What exactly is the pension promise and what does it need to ensure? Should quality of life also be taken into account and, if so, what does that mean for investment strategies? Emma Cusworth investigates.
“For social impact investment to really expand, it will have to be seen as having your cake and eating it. The investors’ goal may be to have their cake and eat it, and still have a sense of creating benefit beyond just making money.”
Simon Chinnery
The pensions promise is a fairly fluid phenomenon. Over time British workers have had to repeatedly adjust their expectations, typically downwards. The reasons for this are increasingly difficult to argue with: the promise has cost some firms so dear, their deficits are larger than their corporate value; government debt is running at about 90% of GDP; and, perhaps most poignantly for some, a small, but increasingly overstretched and regulated group of people remain responsible for delivering on those promises.

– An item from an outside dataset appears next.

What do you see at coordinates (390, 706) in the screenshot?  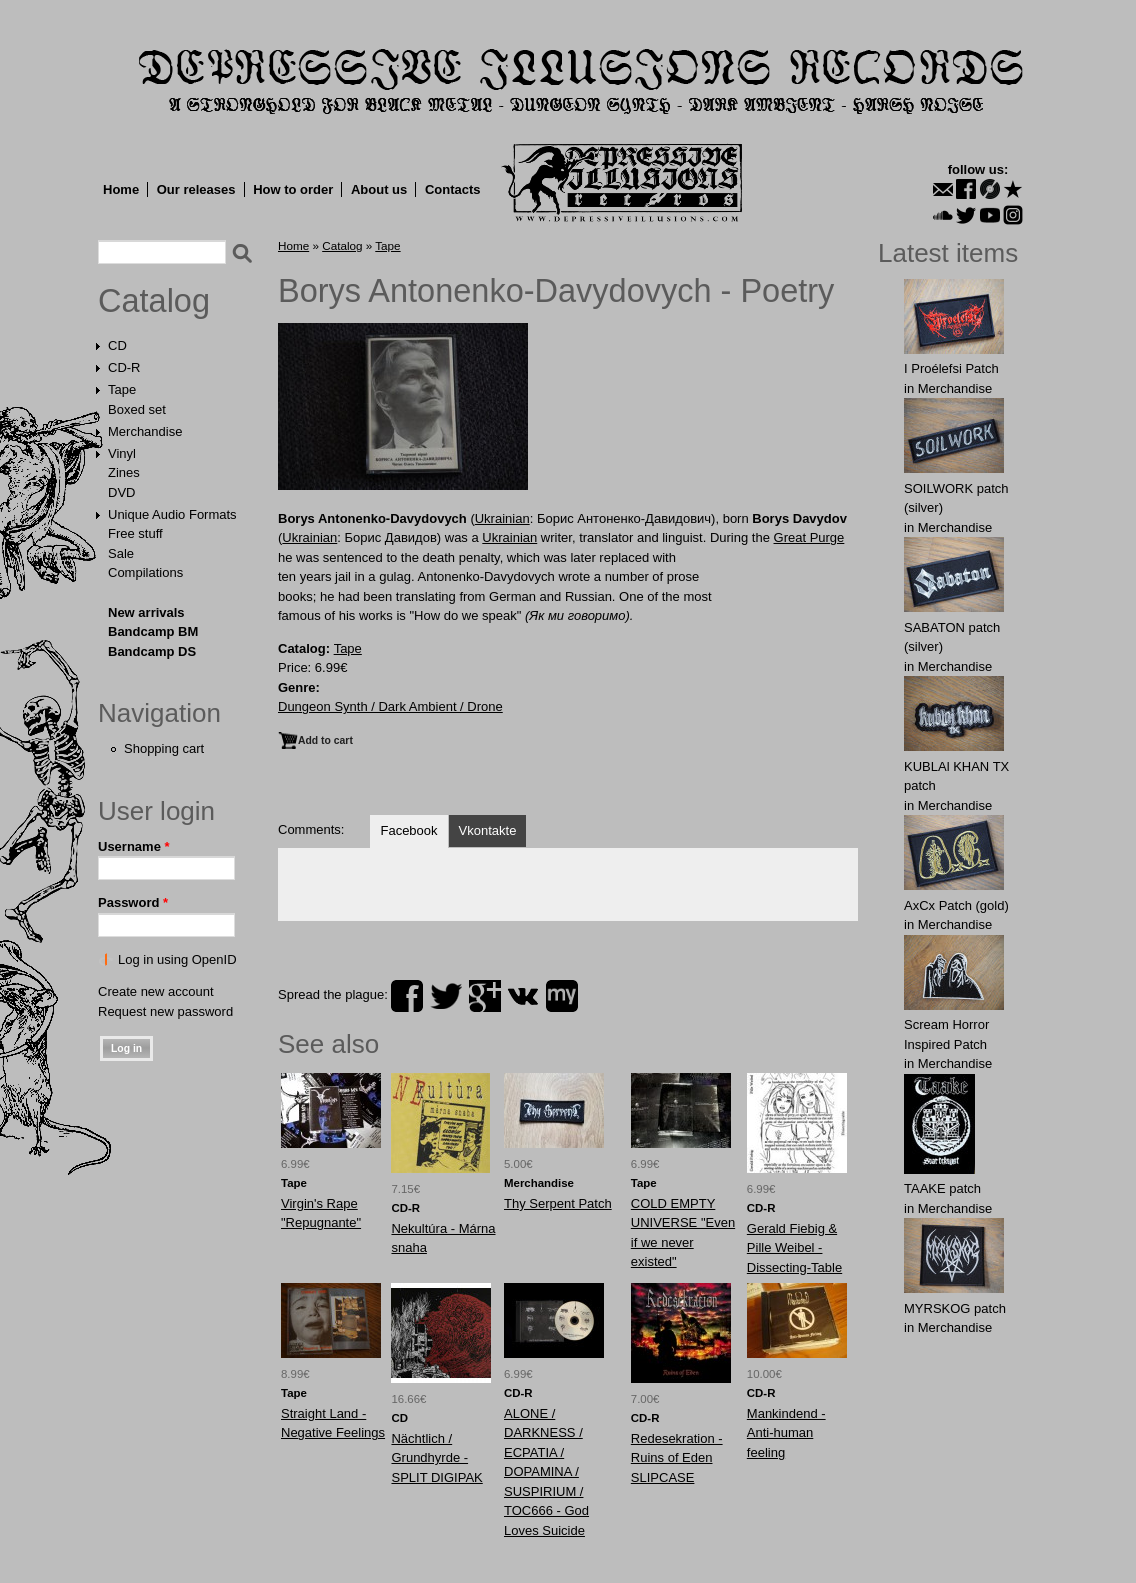 I see `Dungeon Synth / Dark Ambient / Drone` at bounding box center [390, 706].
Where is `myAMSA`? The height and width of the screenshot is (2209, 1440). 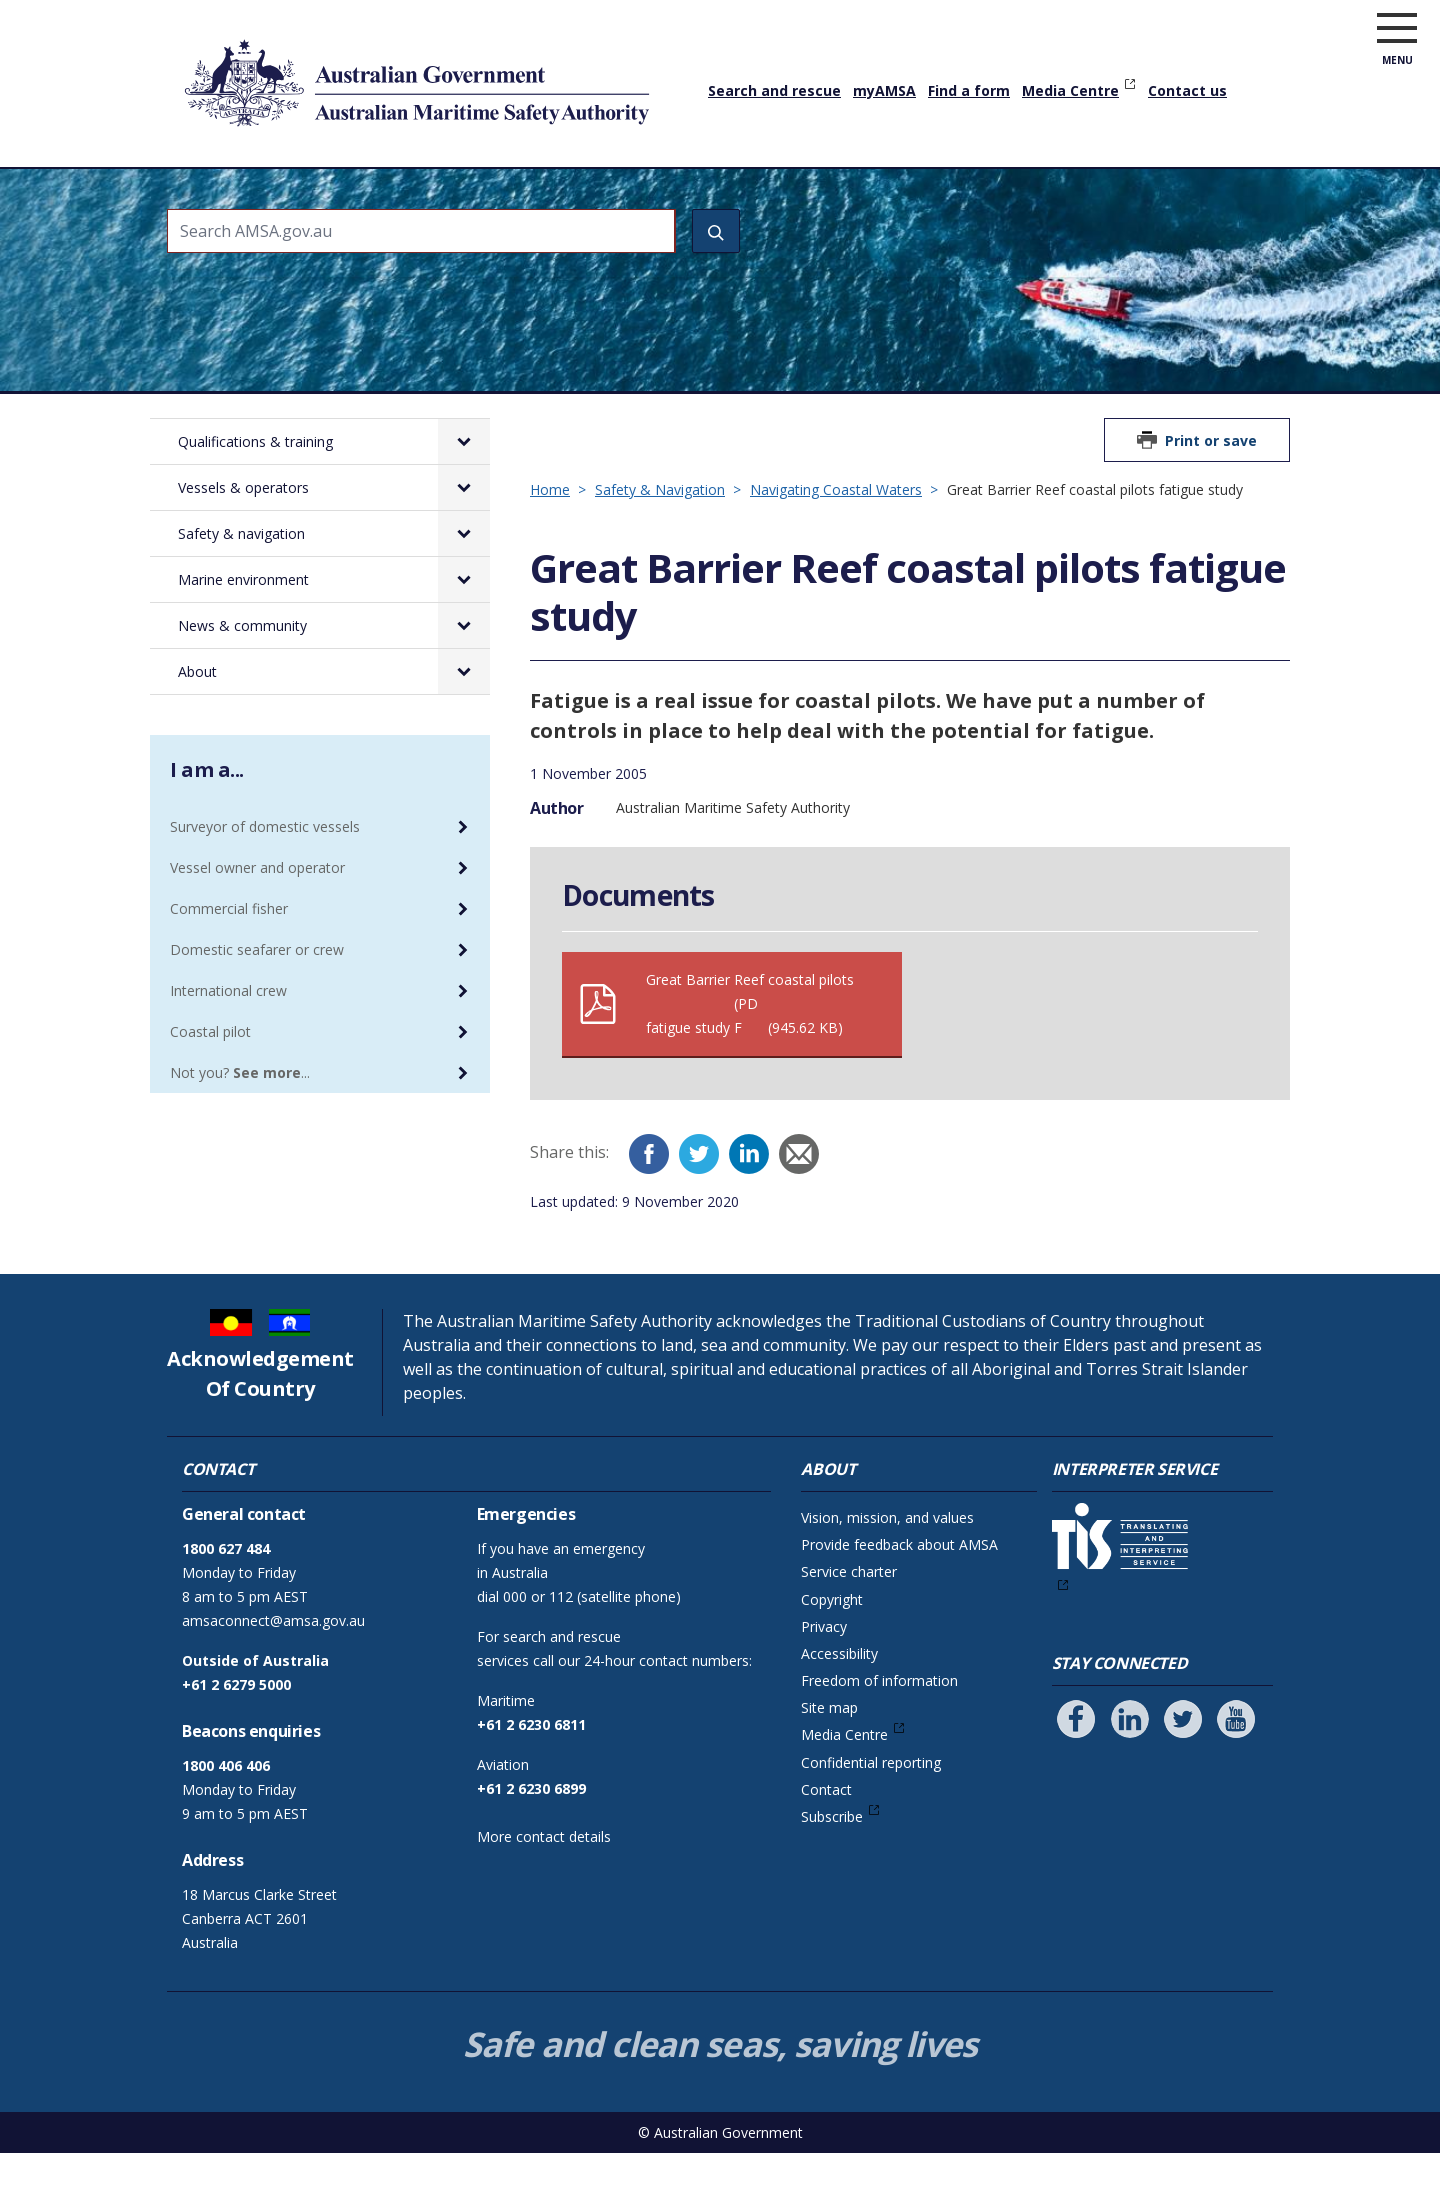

Understandably, the legal interpretation of the pension promise is therefore critically important in determining how institutions invest their beneficiaries’ money. Under that definition, financial return sits top of the list.
A DIFFERENT DEFINITION
Yet a shift is beginning to gather momentum that poses a poignant challenge to the assertion the pension promise is just about financial gain.
Saker Nusseibeh, chief executive of Hermes Investment Management argues: “The experts in the City; the economists, the actuaries, the financial wizards, all seem to agree that the pension promise is to try to deliver roughly 60% of members’ wages adjusted for inflation. However, inflation has a different impact on the individual depending on their income level. Putting food, energy and health inflation together accounts for around 23% of the GDP inflation basket, but for a pensioner it is roughly twice that at 46% of his inflation basket.
“Imagine what a double insult it would be to use pensioners’ assets in a way that makes them a percent or two higher nominal return,” Nusseibeh continues, “but which then creates an ecosystem where food and energy prices are substantially higher in real terms by the time they retire.
“That is not only a dereliction of fiduciary duty, even within the bounds of the current understanding of Trust Law, but in fact a form of negligence,” he states. “The pension promise should be about delivering a living standard that is roughly 60% of what the beneficiary enjoys today 30 years down the line.”